One other case deserves mention – that of an “endless war” avoided, the U.S. intervention to oust Iraqi troops from Kuwait in 1991. Very determined not to get into a Vietnam-style quagmire, General Colin Powell, the Chairman of the Joint Chiefs of Staff, and his colleagues designed a policy and force posture that would be able to defend Saudi Arabia and to expel Iraqi forces from Kuwait if necessary. And they did so with overwhelming force, nearly 700,000 American troops, as well as others from countries as diverse as Egypt, Syria, and several NATO allies. Plus, they secured a UN Security Council Resolution calling for Iraq to withdraw unconditionally. When Saddam Hussein refused, Operation Desert Strom was launched, and within a short period Iraqi forces were in full retreat. At that point, despite some in Washington who wanted to march on Baghdad, the decision was made to stop at the Iraqi border. There were critiques, of course, especially when many Shi’i in southern Iraq rose up against Saddam, as they had been urged by President George H. W. Bush to do and were then massacred by Saddam while the United States stood by without intervening. But the Bush administration had made a decision not to be drawn into an “endless war” and most Americans seemed pleased with the quick and decisive victory. Less than two hundred combat fatalities were suffered by the American troops. Years later I asked Brent Scowcroft, Bush’s National Security Adviser, what he had in mind when the decision to stop at the Iraqi border was made. He answered succinctly: “Lebanon”. In short, he did not want the United States to be drawn into an “endless war” in Iraq.
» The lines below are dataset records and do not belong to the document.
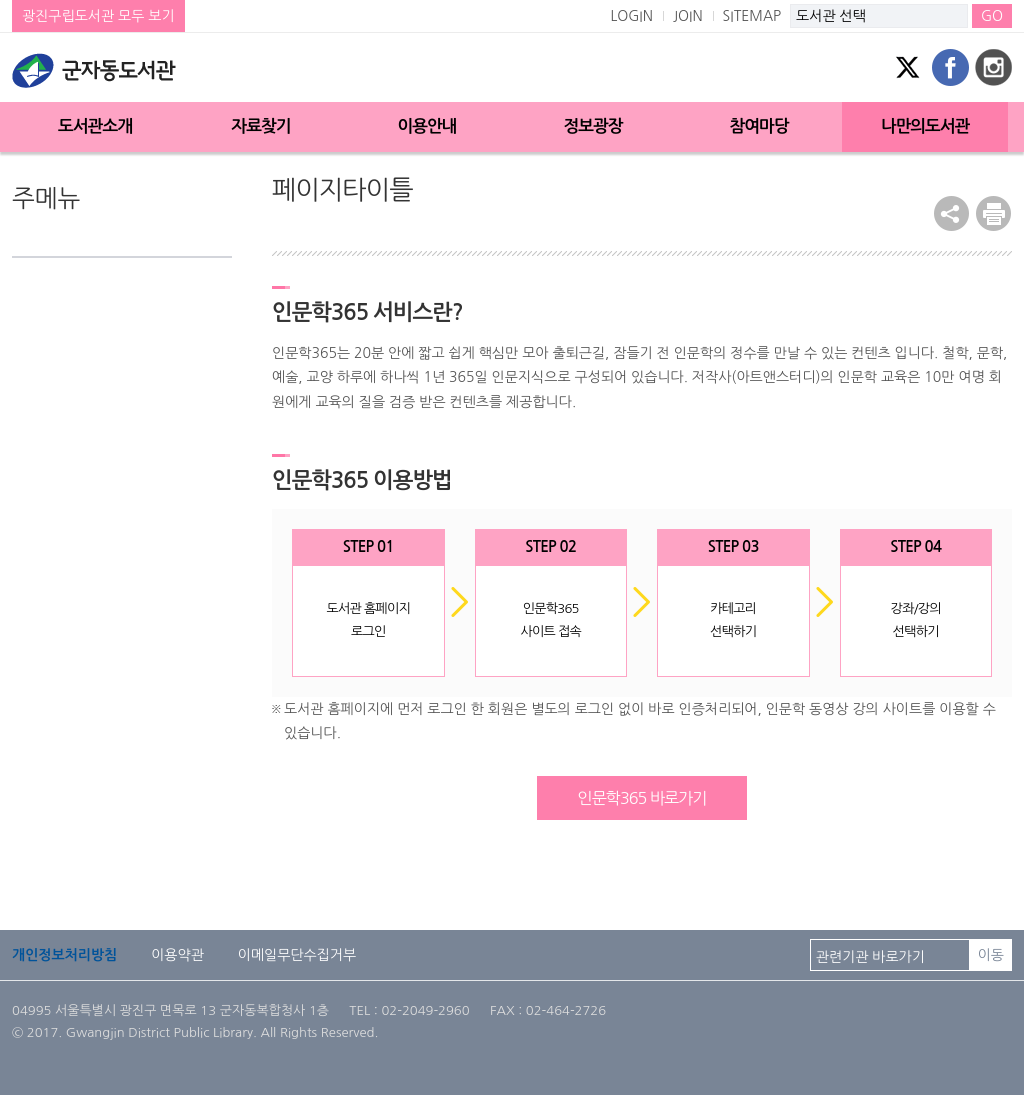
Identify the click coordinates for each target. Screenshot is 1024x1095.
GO (992, 16)
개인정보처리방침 (64, 955)
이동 (991, 955)
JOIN (688, 16)
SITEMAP (752, 16)
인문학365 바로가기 (641, 798)
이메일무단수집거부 (297, 955)
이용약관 (177, 955)
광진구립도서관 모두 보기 (98, 16)
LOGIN (631, 16)
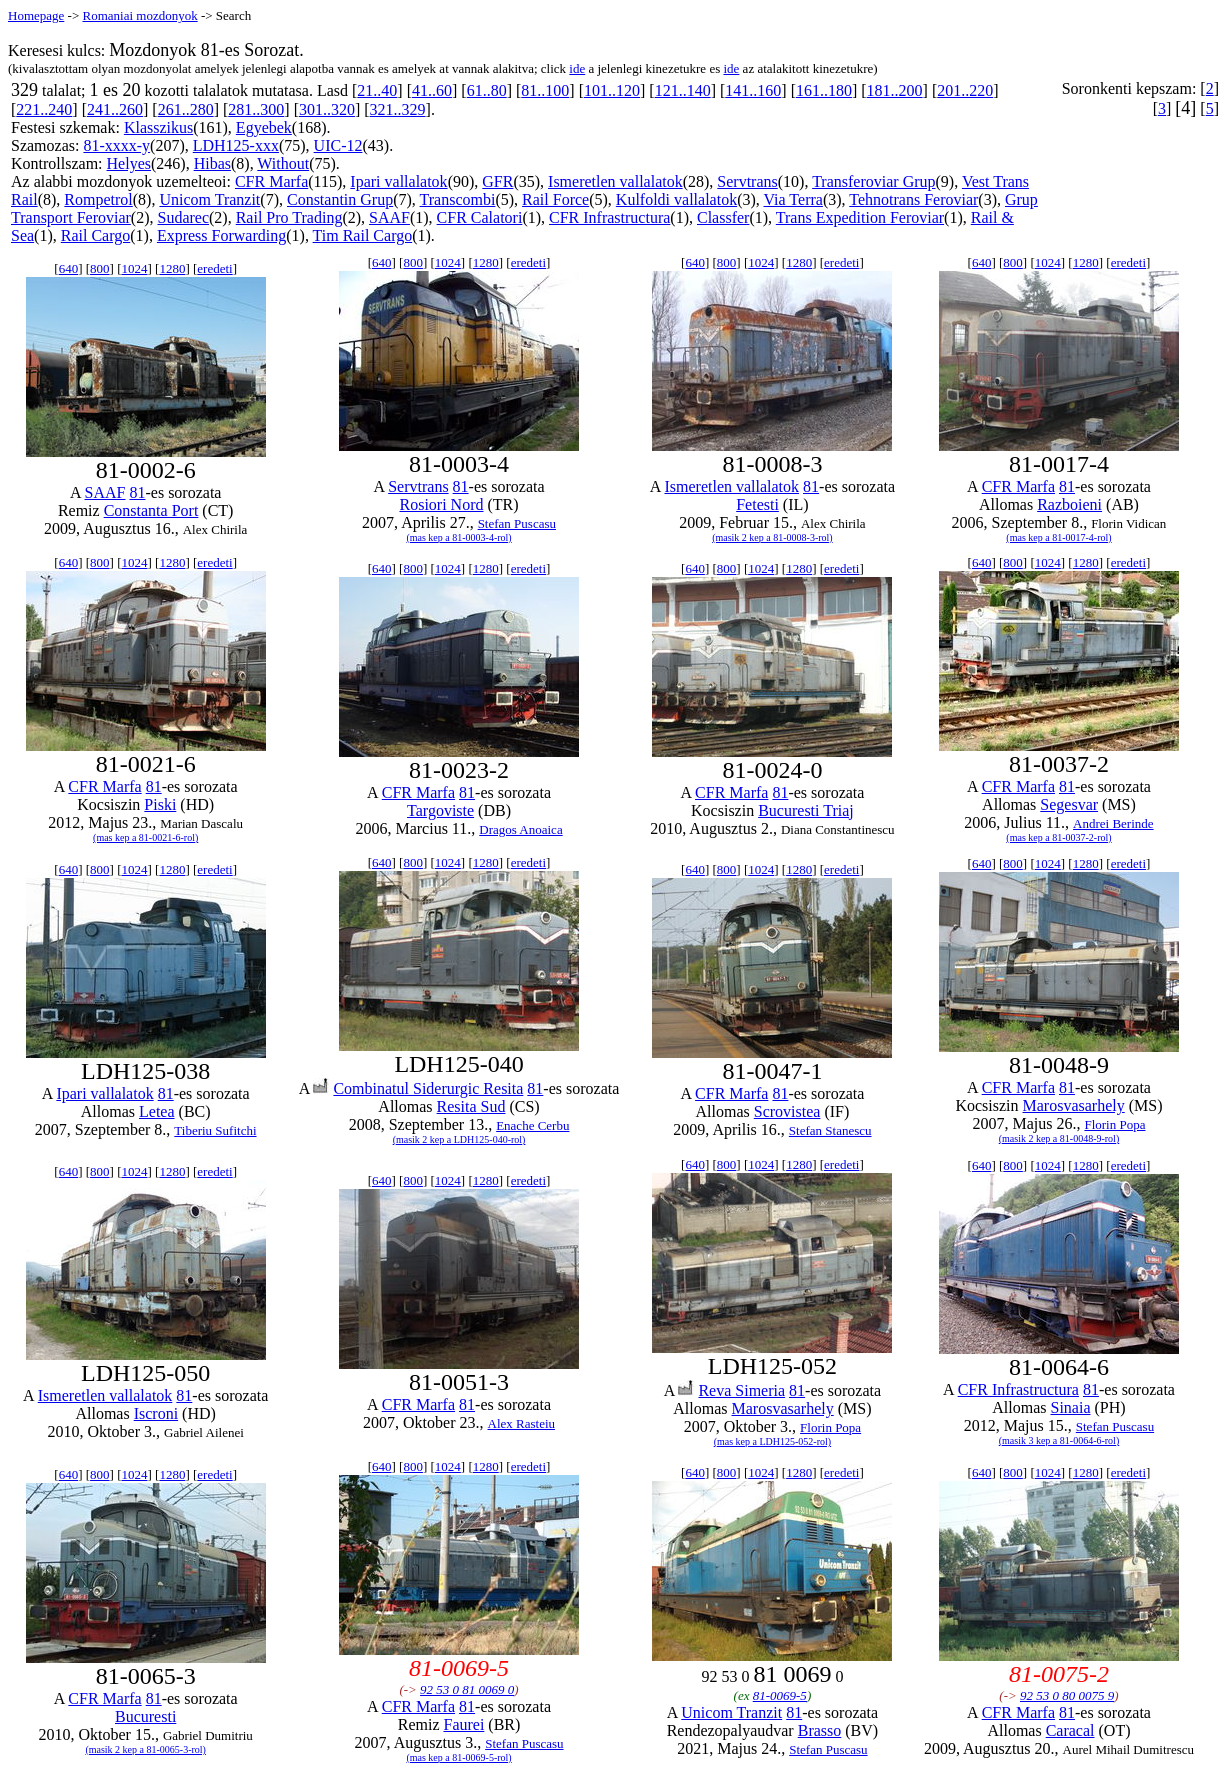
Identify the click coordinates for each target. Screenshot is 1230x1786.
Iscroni (156, 1413)
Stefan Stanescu (830, 1130)
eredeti (214, 268)
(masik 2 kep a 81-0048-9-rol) (1059, 1138)
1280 (172, 268)
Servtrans (747, 181)
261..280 (186, 109)
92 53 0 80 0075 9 (1067, 1695)
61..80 (487, 90)
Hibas (212, 163)
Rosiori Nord (441, 504)
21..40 (377, 90)
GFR (497, 181)
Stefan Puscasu (517, 523)
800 (100, 268)
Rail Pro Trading (289, 217)
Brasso (820, 1730)
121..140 (683, 90)
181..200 (895, 90)
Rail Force (555, 199)
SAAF (389, 217)
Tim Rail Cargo (363, 235)
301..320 (327, 109)
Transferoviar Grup (873, 181)
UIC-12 (338, 145)
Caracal (1070, 1730)
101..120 (612, 90)
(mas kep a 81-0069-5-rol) (458, 1757)
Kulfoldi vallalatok (676, 199)
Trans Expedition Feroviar (860, 217)
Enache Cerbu (532, 1125)
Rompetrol (98, 199)
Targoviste (440, 810)
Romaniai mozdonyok (139, 15)
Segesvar (1069, 804)
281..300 (256, 109)
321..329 (398, 109)
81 (137, 492)
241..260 (115, 109)
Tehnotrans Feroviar (913, 199)
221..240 (44, 109)
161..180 (824, 90)
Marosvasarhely (1074, 1105)
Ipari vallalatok (398, 181)
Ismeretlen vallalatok (615, 181)
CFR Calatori (480, 217)
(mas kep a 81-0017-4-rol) (1058, 537)
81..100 (545, 90)
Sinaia (1071, 1407)
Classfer (723, 217)
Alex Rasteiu (522, 1423)
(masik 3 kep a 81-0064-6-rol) (1059, 1440)
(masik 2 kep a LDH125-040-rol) (459, 1139)
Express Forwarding (221, 235)
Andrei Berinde (1113, 823)
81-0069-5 (780, 1695)
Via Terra (793, 199)
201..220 (965, 90)
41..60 (432, 90)
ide (577, 68)
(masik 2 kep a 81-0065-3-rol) (145, 1749)
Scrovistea (787, 1111)
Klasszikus (158, 127)
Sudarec (184, 217)
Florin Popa (1114, 1124)
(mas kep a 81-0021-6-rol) (145, 837)
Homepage (36, 15)
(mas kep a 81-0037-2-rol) (1058, 837)
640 (69, 268)
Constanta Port (151, 510)
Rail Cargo (95, 235)
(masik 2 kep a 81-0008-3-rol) (772, 537)
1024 (134, 268)
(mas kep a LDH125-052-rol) (772, 1441)
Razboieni (1069, 504)
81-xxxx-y (116, 145)
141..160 (753, 90)
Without (283, 163)
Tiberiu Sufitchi (215, 1130)
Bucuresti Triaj (806, 810)
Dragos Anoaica (520, 829)
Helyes (129, 163)
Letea (157, 1111)
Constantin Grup (340, 199)
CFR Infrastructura (609, 217)
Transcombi (458, 199)
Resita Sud (471, 1106)
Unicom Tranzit (209, 199)
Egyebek (264, 127)
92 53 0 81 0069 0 (467, 1689)
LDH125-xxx (236, 145)
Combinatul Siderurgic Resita (428, 1088)
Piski (160, 804)
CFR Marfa (271, 181)
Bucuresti (145, 1716)
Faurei (463, 1724)
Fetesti (757, 504)
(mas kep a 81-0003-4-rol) (458, 537)
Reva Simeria (741, 1390)
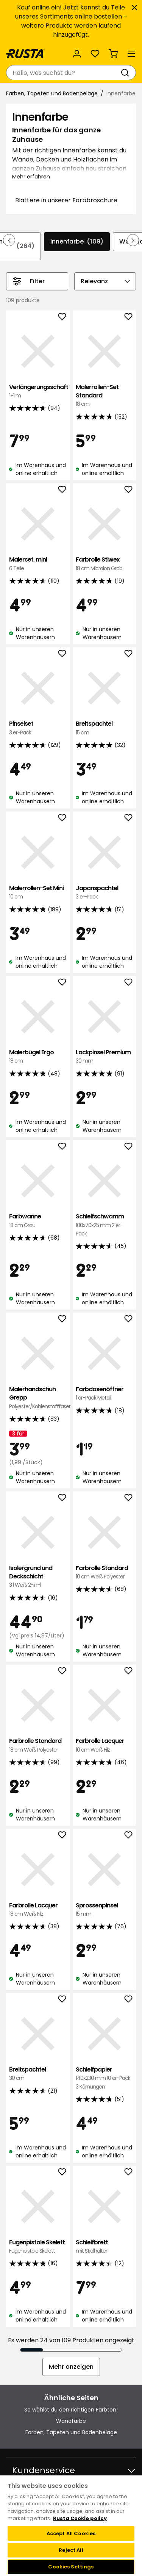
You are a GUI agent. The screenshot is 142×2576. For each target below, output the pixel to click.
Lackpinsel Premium (104, 1056)
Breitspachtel (104, 728)
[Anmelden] (77, 54)
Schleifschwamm (104, 1225)
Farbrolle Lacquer (104, 1745)
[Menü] (131, 54)
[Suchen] (126, 72)
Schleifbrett (104, 2246)
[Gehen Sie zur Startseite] (25, 53)
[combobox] (63, 72)
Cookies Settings (71, 2566)
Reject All (71, 2550)
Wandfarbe (71, 2421)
That would be for the next President Bush to do in 2003.

In summary, we should not pretend that “endless wars” are something new and recent and peculiar to American foreign policy. Nor are they impossible to resolve. They are instead usually the result of poor decisions made by those who see major interests at stake and believe that the use of force will produce quick and possibly decisive results in their favor. Then, when the war drags on and the casualties increase, politicians find it hard to admit that one’s initial calculations were wrong and so additional forces are committed. They will argue that America’s credibility is at stake. There are always cheer leaders for adding more forces coming from those who profit from the arms trade and those who have made their reputations in “security studies” or “anti-terrorism”. Once politicians realize that they will be better off by ending the conflict than by persevering, and once they accept that negotiating with the enemy is inevitable, it becomes possible to end supposedly endless wars. The term itself will then be seen as largely a political slogan used by those who believe that most of America’s recent major military engagements have been serious strategic blunders, costly in lives, resources and prestige.